For many summers between middle school and college, I worked with my dad and his cadre of carpenters. The motley crew of characters would probably tell you that I was stealing a paycheck, since my craftsmanship and attention-to-detail never came close to matching my father’s. I guess I knew at a young age that installing cabinets, nailing trim moulding, and building stair railings, while admirable work, was not for me. I wanted to go to college, and I did – the first in our family.
Struggles
By the time I graduated from Widener University in 2005, the housing bubble was starting to inflate. My parents sold their Hatfield Township house for top dollar and moved to a one-story rancher near Five Points intersection/Route 309 in Montgomery Township. It had an in-ground pool!
But it would be several years before I realized how badly the Great Recession (2008-09) had battered the small business he spent most of his life building. By this time, he had left the big builders to focus on small home improvement projects.
“The phone just stopped ringing,” my mom once recalled.

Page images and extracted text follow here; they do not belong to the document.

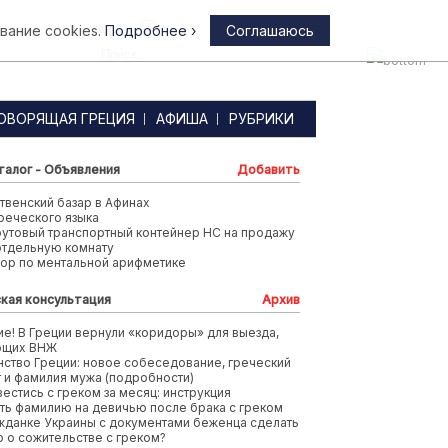
вание cookies.
Подробнее ›
Соглашаюсь
Афины
ОВОРЯЩАЯ ГРЕЦИЯ
АФИША
РУБРИКИ
талог - Объявления
Добавить
венский базар в Афинах
реческого языка
футовый транспортный контейнер HC на продажу
отдельную комнату
тор по ментальной арифметике
кая консультация
Архив
е! В Греции вернули «коридоры» для выезда,
ющих ВНЖ
ство Греции: новое собеседование, греческий
т и фамилия мужа (подробности)
вестись с греком за месяц: инструкция
ть фамилию на девичью после брака с греком
жданке Украины с документами беженца сделать
 о сожительстве с греком?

So in 2015, with the youngest of my siblings now at George Washington University, my parents sold Morningside and moved into their manufactured home full-time. I wrote this down that summer in my journal:
After roughly 10 years of living on Morningside Drive, my parents sold their house. The decision seems logical, given their declining income, $1,800 mortgage payment, pool/yard maintenance, and two empty bedrooms. The home’s inspection takes place today, and if it passes, they will be out by August 15. My parents will move into either an apartment or trailer park. A sign of the times ….”
Aspirations in 2025
My dad used to say, “You can’t have the good without the bad.” He’s usually an optimistic guy.
This year, I am hopeful that “Yes in My Backyard” will continue to expand and persuade our neighbors. That will happen with deep collaboration between advocates, local elected officials, private sector developers, and service providers for those on the margins. I can see a future where people from all different income levels have a safe, warm, comfortable place to call home.
As author Matthew Desmond wrote: “Decent, affordable housing should be a basic right for everybody in this country. This reason is simple: without stable shelter, everything else falls apart.”